_Brief_
The entries below contain pictures. Write out only the lines from the line with "Théâtre municipal de" up to and including the line with "politique italienne comme Giulio Andreo", exactly, without them.

_Saved data entries_
════
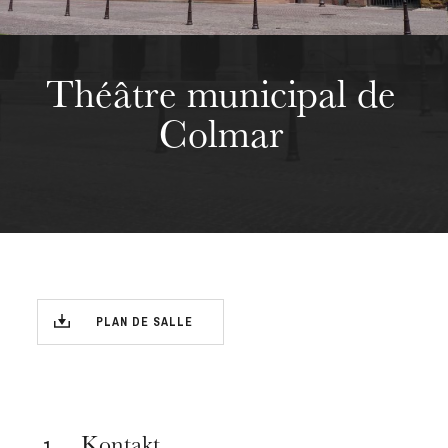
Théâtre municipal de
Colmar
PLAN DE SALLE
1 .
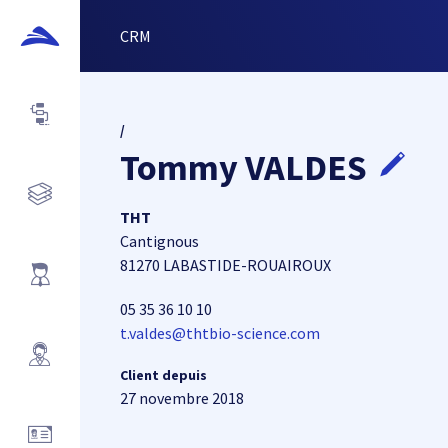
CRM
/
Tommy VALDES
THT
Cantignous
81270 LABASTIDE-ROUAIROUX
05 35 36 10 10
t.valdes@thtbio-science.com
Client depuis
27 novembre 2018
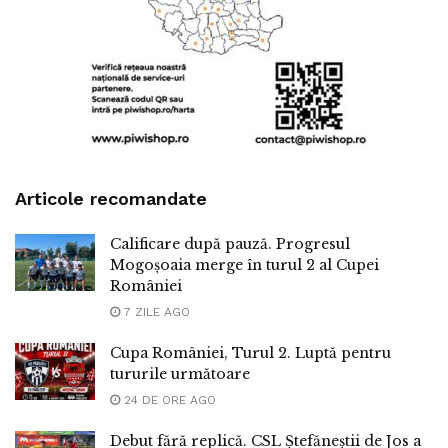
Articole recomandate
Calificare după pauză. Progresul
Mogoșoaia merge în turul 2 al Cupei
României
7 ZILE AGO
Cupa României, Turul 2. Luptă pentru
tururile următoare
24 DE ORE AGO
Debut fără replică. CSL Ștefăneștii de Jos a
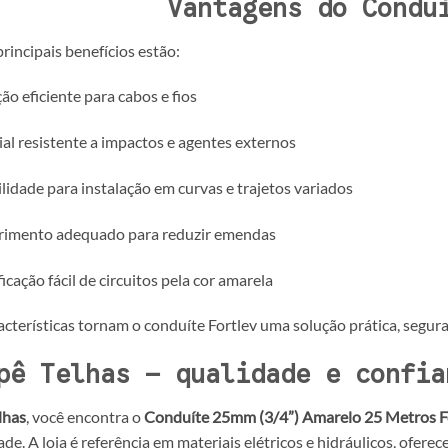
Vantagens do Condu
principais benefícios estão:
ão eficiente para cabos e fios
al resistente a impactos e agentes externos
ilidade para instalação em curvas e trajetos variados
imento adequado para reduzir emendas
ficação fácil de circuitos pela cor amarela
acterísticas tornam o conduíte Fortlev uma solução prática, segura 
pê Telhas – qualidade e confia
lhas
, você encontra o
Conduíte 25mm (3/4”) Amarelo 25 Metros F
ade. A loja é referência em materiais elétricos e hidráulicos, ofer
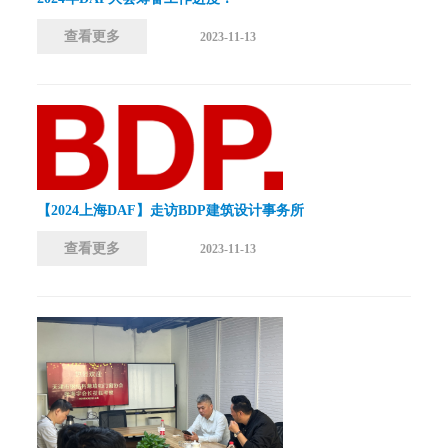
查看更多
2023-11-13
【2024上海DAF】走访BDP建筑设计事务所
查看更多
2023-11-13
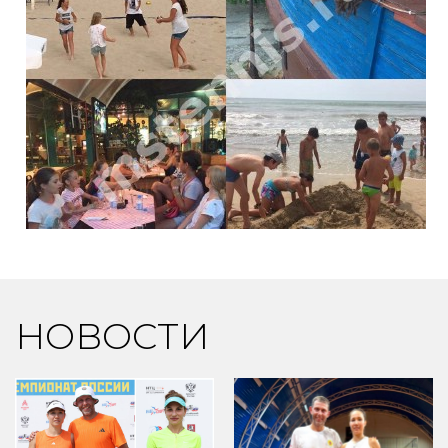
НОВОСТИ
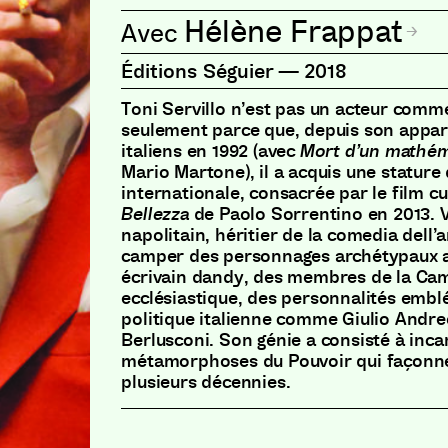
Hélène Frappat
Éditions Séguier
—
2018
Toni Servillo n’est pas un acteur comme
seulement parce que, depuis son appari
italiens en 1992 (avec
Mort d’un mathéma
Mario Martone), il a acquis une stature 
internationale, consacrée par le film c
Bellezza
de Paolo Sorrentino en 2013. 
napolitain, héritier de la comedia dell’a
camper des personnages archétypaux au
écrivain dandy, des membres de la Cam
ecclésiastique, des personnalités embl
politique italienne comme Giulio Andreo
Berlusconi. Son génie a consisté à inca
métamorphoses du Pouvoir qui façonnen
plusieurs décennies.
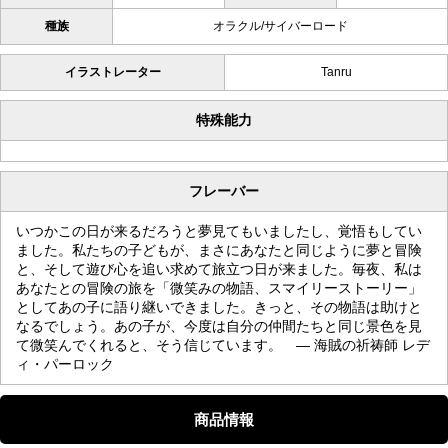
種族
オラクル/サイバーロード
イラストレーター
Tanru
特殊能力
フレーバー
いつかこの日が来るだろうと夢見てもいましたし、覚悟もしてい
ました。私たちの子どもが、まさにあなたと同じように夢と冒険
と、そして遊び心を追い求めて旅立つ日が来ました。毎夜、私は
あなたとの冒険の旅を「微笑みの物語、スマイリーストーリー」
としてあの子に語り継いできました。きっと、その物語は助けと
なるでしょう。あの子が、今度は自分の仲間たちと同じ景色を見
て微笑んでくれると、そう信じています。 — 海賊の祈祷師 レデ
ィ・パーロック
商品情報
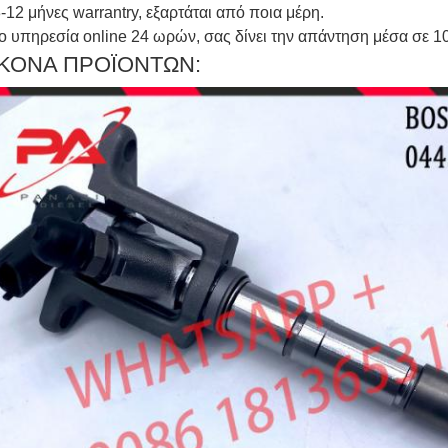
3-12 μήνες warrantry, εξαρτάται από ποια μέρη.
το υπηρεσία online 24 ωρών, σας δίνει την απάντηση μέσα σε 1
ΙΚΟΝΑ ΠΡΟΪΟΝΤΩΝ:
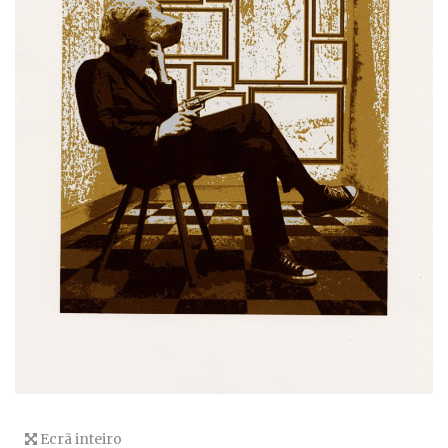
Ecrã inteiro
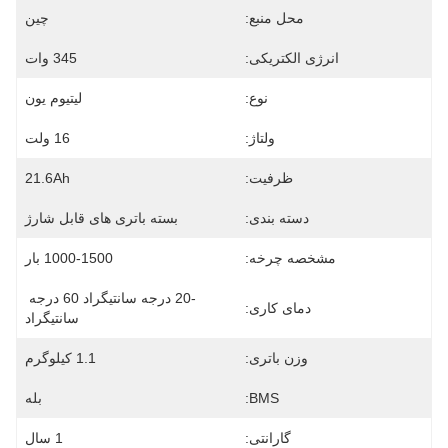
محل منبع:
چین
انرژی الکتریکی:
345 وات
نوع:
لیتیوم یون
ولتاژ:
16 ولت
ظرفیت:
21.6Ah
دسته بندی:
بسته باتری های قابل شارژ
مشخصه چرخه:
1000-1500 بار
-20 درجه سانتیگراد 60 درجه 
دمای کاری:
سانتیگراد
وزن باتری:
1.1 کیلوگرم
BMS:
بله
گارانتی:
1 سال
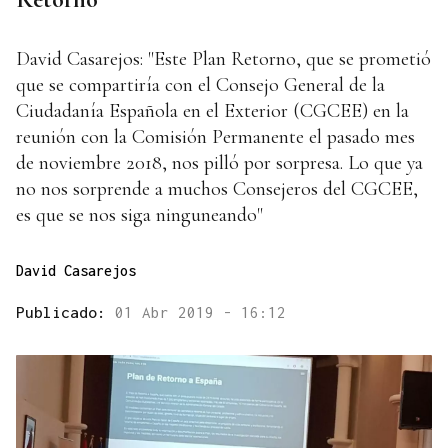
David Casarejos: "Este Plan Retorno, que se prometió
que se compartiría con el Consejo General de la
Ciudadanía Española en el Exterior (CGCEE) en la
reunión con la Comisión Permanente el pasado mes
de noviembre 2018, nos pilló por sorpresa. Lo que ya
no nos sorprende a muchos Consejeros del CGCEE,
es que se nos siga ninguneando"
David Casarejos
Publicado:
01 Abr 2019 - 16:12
════
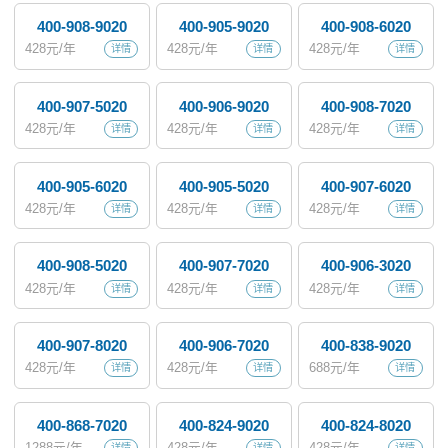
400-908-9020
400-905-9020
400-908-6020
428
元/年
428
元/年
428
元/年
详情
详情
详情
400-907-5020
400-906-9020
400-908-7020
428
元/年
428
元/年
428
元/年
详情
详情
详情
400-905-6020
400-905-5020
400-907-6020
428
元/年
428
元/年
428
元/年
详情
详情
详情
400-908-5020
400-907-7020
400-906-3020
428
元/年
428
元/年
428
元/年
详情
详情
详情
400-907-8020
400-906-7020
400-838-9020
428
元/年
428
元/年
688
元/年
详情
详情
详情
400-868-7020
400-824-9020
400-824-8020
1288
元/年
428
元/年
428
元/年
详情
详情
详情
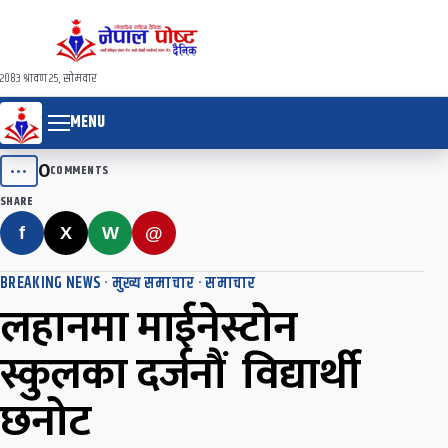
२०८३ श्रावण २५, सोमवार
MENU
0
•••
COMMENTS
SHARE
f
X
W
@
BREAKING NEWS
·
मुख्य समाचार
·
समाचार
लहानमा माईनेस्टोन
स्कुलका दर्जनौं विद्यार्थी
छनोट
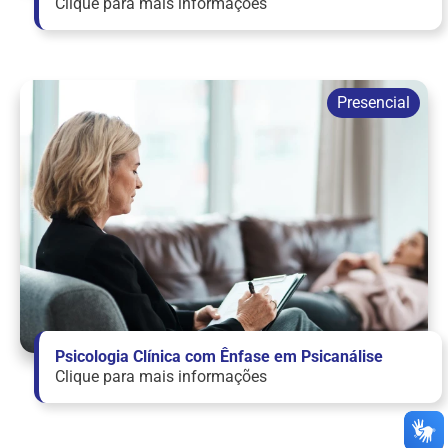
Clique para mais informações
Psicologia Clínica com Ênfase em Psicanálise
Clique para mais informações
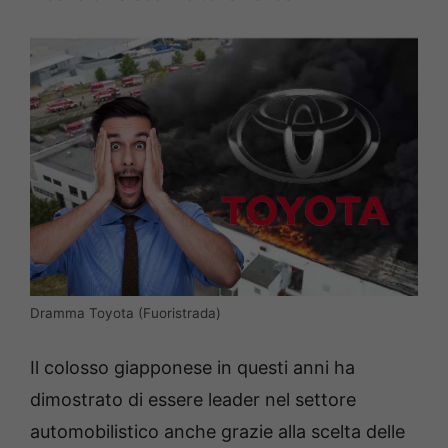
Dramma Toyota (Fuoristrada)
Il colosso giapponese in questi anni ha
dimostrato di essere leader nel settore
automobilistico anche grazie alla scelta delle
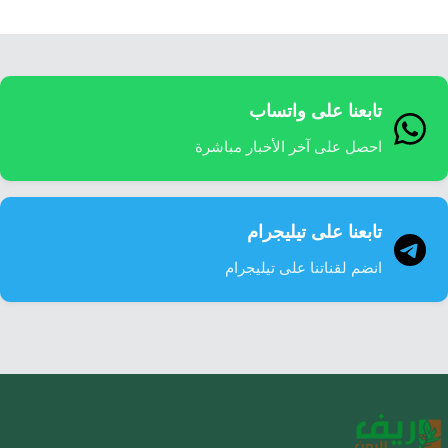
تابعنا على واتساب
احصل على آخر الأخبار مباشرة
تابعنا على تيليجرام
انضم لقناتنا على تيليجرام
════
_Result_
Théâtre municipal de
Colmar
PLAN DE SALLE
1 .
CRM
/
Tommy VALDES
THT
Cantignous
81270 LABASTIDE-ROUAIROUX
05 35 36 10 10
t.valdes@thtbio-science.com
Client depuis
27 novembre 2018
Articole recomandate
Calificare după pauză. Progresul
Mogoșoaia merge în turul 2 al Cupei
României
7 ZILE AGO
Cupa României, Turul 2. Luptă pentru
tururile următoare
24 DE ORE AGO
Debut fără replică. CSL Ștefăneștii de Jos a
Vantagens do Condu
principais benefícios estão:
ão eficiente para cabos e fios
al resistente a impactos e agentes externos
ilidade para instalação em curvas e trajetos variados
imento adequado para reduzir emendas
ficação fácil de circuitos pela cor amarela
acterísticas tornam o conduíte Fortlev uma solução prática, segura 
pê Telhas – qualidade e confia
lhas
, você encontra o
Conduíte 25mm (3/4”) Amarelo 25 Metros F
ade. A loja é referência em materiais elétricos e hidráulicos, ofer
查看更多
2023-11-13
【2024上海DAF】走访BDP建筑设计事务所
查看更多
2023-11-13
НОВОСТИ
Hélène Frappat
Éditions Séguier
—
2018
Toni Servillo n’est pas un acteur comme
seulement parce que, depuis son appari
italiens en 1992 (avec
Mort d’un mathéma
Mario Martone), il a acquis une stature 
internationale, consacrée par le film c
Bellezza
de Paolo Sorrentino en 2013. 
napolitain, héritier de la comedia dell’a
camper des personnages archétypaux au
écrivain dandy, des membres de la Cam
ecclésiastique, des personnalités embl
politique italienne comme Giulio Andreo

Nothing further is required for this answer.